ACTIVITY
Could you restate every entry word for word, leaving the pictures out?

Page images and extracted text
----------

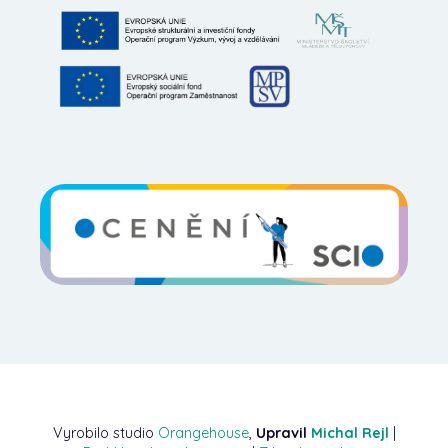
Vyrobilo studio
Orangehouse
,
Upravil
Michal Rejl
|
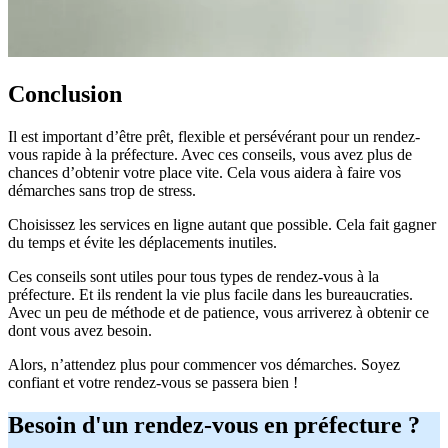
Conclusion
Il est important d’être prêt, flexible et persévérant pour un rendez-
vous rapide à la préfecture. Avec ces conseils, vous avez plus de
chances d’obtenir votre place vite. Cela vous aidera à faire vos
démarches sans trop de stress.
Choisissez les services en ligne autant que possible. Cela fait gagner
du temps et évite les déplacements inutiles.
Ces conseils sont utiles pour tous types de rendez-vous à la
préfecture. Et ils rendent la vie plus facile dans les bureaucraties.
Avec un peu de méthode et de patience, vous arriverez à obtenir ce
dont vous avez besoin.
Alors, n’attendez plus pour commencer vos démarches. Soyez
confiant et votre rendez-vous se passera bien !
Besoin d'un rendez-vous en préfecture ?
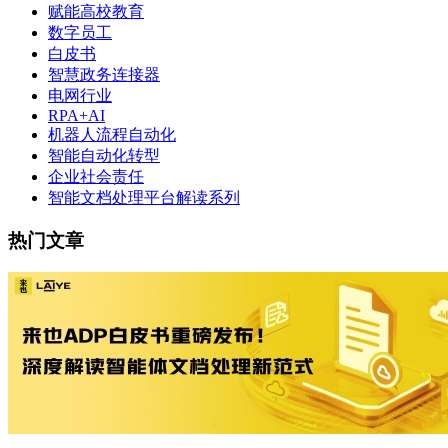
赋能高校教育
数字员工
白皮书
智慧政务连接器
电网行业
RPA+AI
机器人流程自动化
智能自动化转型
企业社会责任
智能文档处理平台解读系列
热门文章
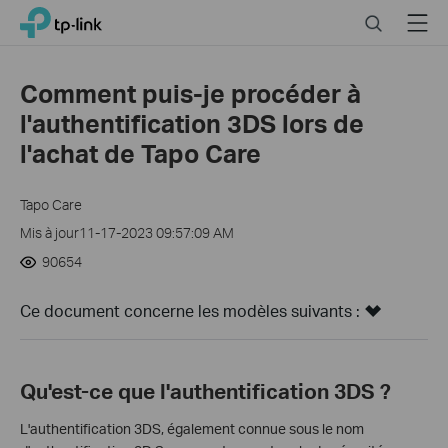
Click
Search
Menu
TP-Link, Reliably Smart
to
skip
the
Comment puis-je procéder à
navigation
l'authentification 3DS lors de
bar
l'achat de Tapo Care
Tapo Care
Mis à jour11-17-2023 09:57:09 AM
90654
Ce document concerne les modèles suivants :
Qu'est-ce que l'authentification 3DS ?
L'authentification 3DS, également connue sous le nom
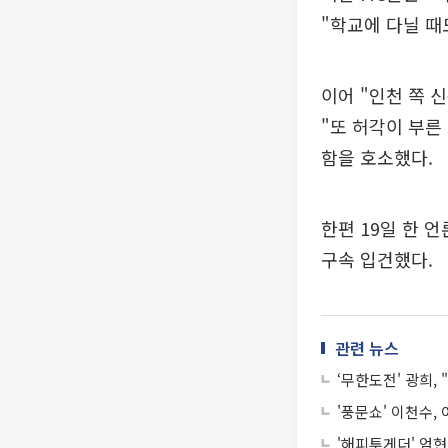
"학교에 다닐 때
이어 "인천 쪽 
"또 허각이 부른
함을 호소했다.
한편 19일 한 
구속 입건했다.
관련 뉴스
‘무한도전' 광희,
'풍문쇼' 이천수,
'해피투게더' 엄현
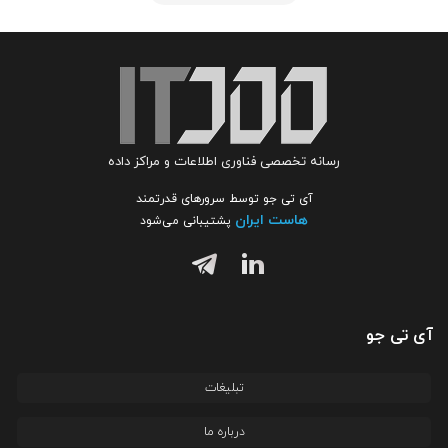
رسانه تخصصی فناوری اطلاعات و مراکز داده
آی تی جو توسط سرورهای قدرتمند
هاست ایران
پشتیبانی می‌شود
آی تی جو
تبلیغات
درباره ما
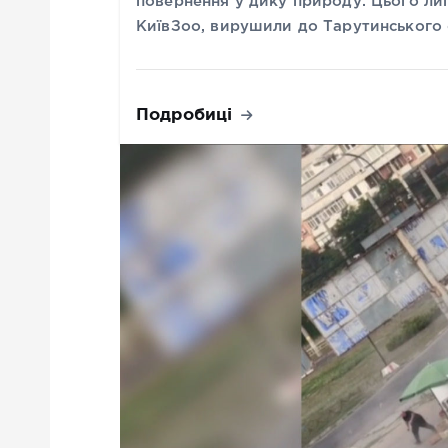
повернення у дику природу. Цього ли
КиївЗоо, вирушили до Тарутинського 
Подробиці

----------

ANSWER BELOW
Vyrobilo studio
Orangehouse
,
Upravil
Michal Rejl
|
Conclusion
Il est important d’être prêt, flexible et persévérant pour un rendez-
vous rapide à la préfecture. Avec ces conseils, vous avez plus de
chances d’obtenir votre place vite. Cela vous aidera à faire vos
démarches sans trop de stress.
Choisissez les services en ligne autant que possible. Cela fait gagner
du temps et évite les déplacements inutiles.
Ces conseils sont utiles pour tous types de rendez-vous à la
préfecture. Et ils rendent la vie plus facile dans les bureaucraties.
Avec un peu de méthode et de patience, vous arriverez à obtenir ce
dont vous avez besoin.
Alors, n’attendez plus pour commencer vos démarches. Soyez
confiant et votre rendez-vous se passera bien !
Besoin d'un rendez-vous en préfecture ?
赋能高校教育
数字员工
白皮书
智慧政务连接器
电网行业
RPA+AI
机器人流程自动化
智能自动化转型
企业社会责任
智能文档处理平台解读系列
热门文章
Click
Search
Menu
TP-Link, Reliably Smart
to
skip
the
Comment puis-je procéder à
navigation
l'authentification 3DS lors de
bar
l'achat de Tapo Care
Tapo Care
Mis à jour11-17-2023 09:57:09 AM
90654
Ce document concerne les modèles suivants :
Qu'est-ce que l'authentification 3DS ?
L'authentification 3DS, également connue sous le nom
"학교에 다닐 때
이어 "인천 쪽 
"또 허각이 부른
함을 호소했다.
한편 19일 한 
구속 입건했다.
관련 뉴스
‘무한도전' 광희,
'풍문쇼' 이천수,
'해피투게더' 엄현
رسانه تخصصی فناوری اطلاعات و مراکز داده
آی تی جو توسط سرورهای قدرتمند
هاست ایران
پشتیبانی می‌شود
آی تی جو
تبلیغات
درباره ما
повернення у дику природу. Цього ли
КиївЗоо, вирушили до Тарутинського 
Подробиці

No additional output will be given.